Hat der bekennende Preuße Manfred Stolpe etwa seinen Plan aufgegeben, den Roten-Adler-Orden wieder einführen? "Nein, das Thema ist nicht zu den Akten gelegt", sagt Brandenburgs Regierungschef. Auf die Frage nach dem seit Jahren diskutierten Landesorden hatte er offenbar schon gewartet, als er gemeinsam mit Sozialminister Alwin Ziel auf einer Pressekonferenz beredt das wachsende ehrenamtliche Engagement im Lande preist: Wie sich tausende fleißige Märker in Sozial- und Kulturvereinen, Freiwilligen Feuerwehren tagein und tagaus verdient machen.
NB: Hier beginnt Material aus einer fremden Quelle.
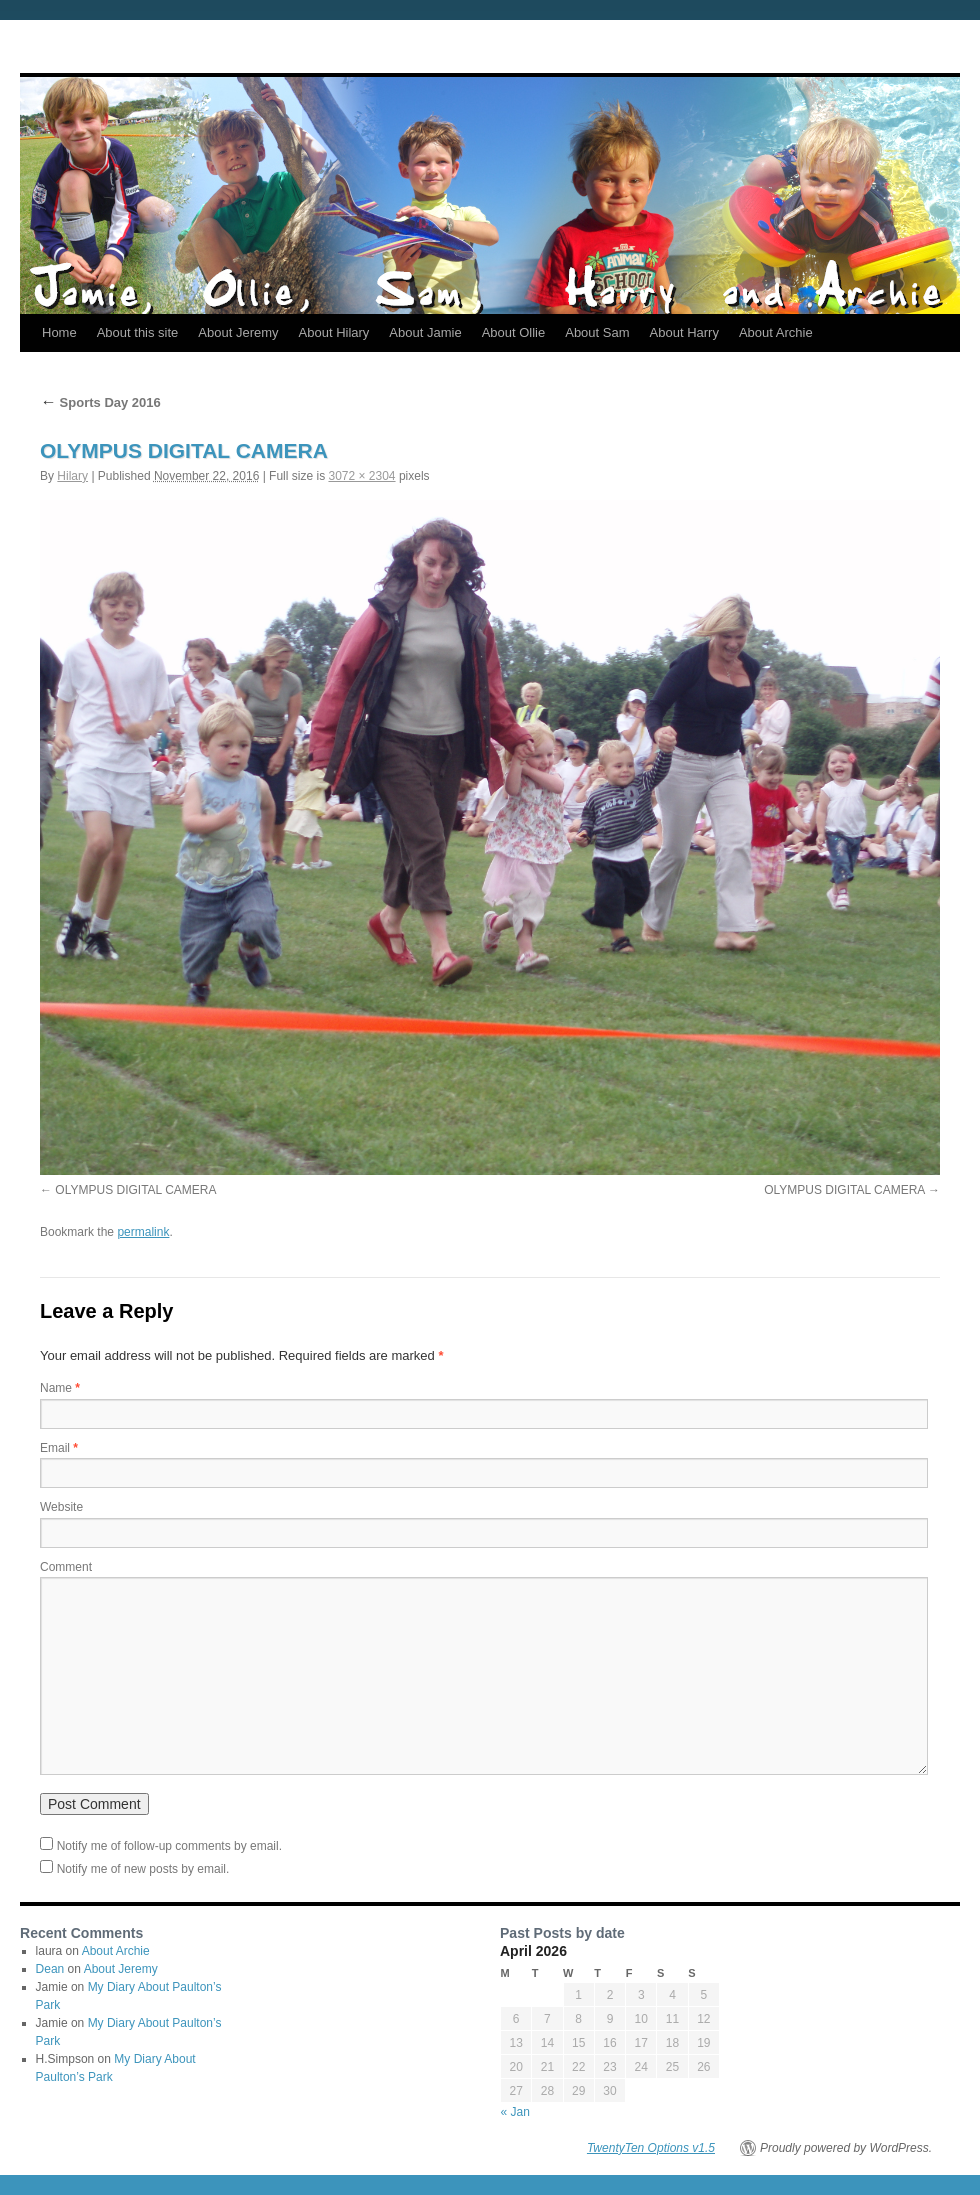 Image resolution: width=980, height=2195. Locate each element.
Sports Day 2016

Jeder dritte Brandenburger, so Ziel, engagiere sich so. Damit sei inzwischen "Westniveau erreicht".

Ja, und wann kommt er nun, der Landesorden? "Man muss nichts überstürzen", wehrt Stolpe ab. Die bisherige Praxis, Brandenburger mit dem Bundesverdienstkreuz auszeichnen zu lassen, habe sich durchaus bewehrt. Und es müsse noch sorgfältig geprüft werden, ob die Auszeichnung eine "Streuware" oder ein Orden für "ganz besonders" verdiente Persönlichkeiten würde. Dabei liegt, wie er bestätigt, längst ein fertiger Entwurf in der Schublade: "Er wird wohlbehütet und gelegentlich betrachtet." Auch im Innenministerium rätselt man darüber, worauf Stolpe noch wartet. "Jörg Schönbohm würde es definitiv begrüßen, wenn herausragende Brandenburger mit einem Landesorden geehrt werden können." Alwin Ziel hielt sich diesmal auffällig zurück. Der Sozialminister, im Januar 2001 zum gleichen Thema: "In Bayern würde nicht so lange gefackelt: Da wäre der Landesorden längst da." Brandenburg ist eben nicht Bayern.